Stardate 06.09.2026
There are seasons when progress doesn’t look like progress.
You do the work. You stay consistent. You refine something over time without knowing when or if it will fully take shape.
Most days, it feels like maintenance.
Then there are rare moments when things begin to shift.
Not loudly. Not all at once. Just enough to notice the direction has changed.
I’ve been in one of those stretches recently.
Something I’ve carried for a long time has moved from early development into a stage where other people are engaging with it in a more serious way. Questions are no longer about whether it has value. They are about how it could function, how it might be taught, how it could be carried by others.
That kind of shift changes how you stand in your own work.
You stop thinking only about effort and start paying attention to stewardship.
At the same time, I’ve been involved in upcoming transitions inside my day-to-day work that will take shape over the next couple of months. New teams, new environments, new opportunities to support people as they begin something fresh.
Nothing about it feels finished. If anything, it feels like the early stages of something becoming visible.
That’s the part I didn’t always understand when I was younger.
A lot of meaningful things don’t announce themselves when they begin to form. They just quietly gather weight until one day you realize they’re no longer just ideas or plans.
They’re in motion.
There’s a quiet discipline in staying steady during that phase. Not rushing to define outcomes. Not trying to narrate the ending before it arrives.
Just continuing to show up.
Scripture has been a steady anchor in seasons like this:
“Let us not become weary in doing good, for at the proper time we will reap a harvest if we do not give up.” — Galatians 6:9
The timing of things is rarely visible in real time. You only recognize it in hindsight, when the shape of the path becomes clearer than it was while you were walking it.

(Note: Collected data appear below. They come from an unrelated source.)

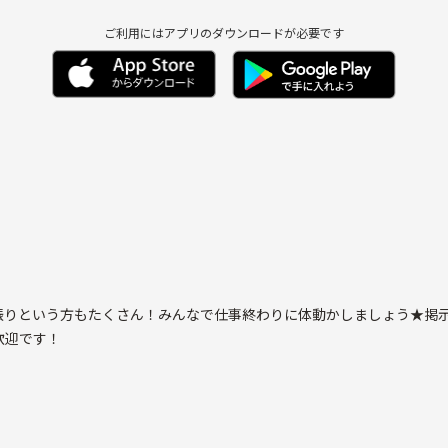
ご利用にはアプリのダウンロードが必要です
振りという方もたくさん！みんなで仕事終わりに体動かしましょう★掲
歓迎です！
授業以来という方もたくさんいます。
時間を有効に活用したい方などなど参加条件はなんでもオッケーです(^o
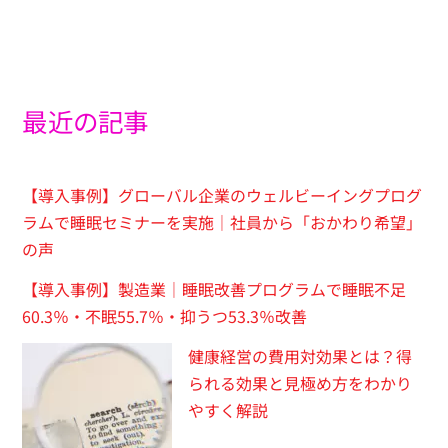
最近の記事
【導入事例】グローバル企業のウェルビーイングプログ
ラムで睡眠セミナーを実施｜社員から「おかわり希望」
の声
【導入事例】製造業｜睡眠改善プログラムで睡眠不足
60.3％・不眠55.7％・抑うつ53.3％改善
健康経営の費用対効果とは？得
られる効果と見極め方をわかり
やすく解説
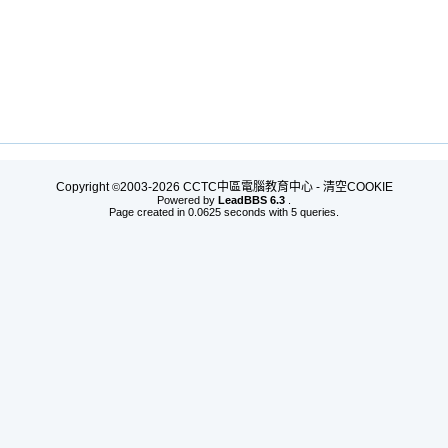
Copyright
2003-2026 CCTC中區電腦教育中心 -
清空COOKIE
©
Powered by
LeadBBS 6.3
.
Page created in 0.0625 seconds with 5 queries.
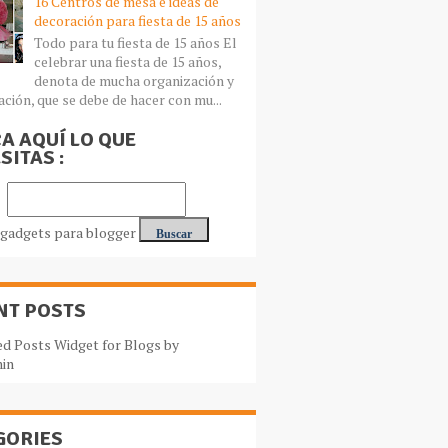
16 Centros de mesa e ideas de
decoración para fiesta de 15 años
Todo para tu fiesta de 15 años El
celebrar una fiesta de 15 años,
denota de mucha organización y
ación, que se debe de hacer con mu...
A AQUÍ LO QUE
SITAS :
NT POSTS
GORIES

For now, the work remains the work.
And that’s enough.
Join me here:
https://substack.com/@michaelmulliganlivelong
Captain’s Addendum
Spock: “There is a measurable change in trajectory, Captain.”
Bones: “I don’t need a scanner to tell me something’s happening.”
Spock: “Observation alone is sufficient.”
Bones: “Well I’ll be… about time something good started moving.”
What matters most in these moments is not interpretation, but steadiness. The ability to continue without forcing clarity before it’s ready.
Mission Log closed.
A quiet sense of gratitude remains—not for outcomes, but for the chance to stay faithful in the process of becoming.
🖖 Captain’s Note
“Our calling is not to write perfect words, but to reveal perfect grace through imperfect moments — one percent better, one day at a time.”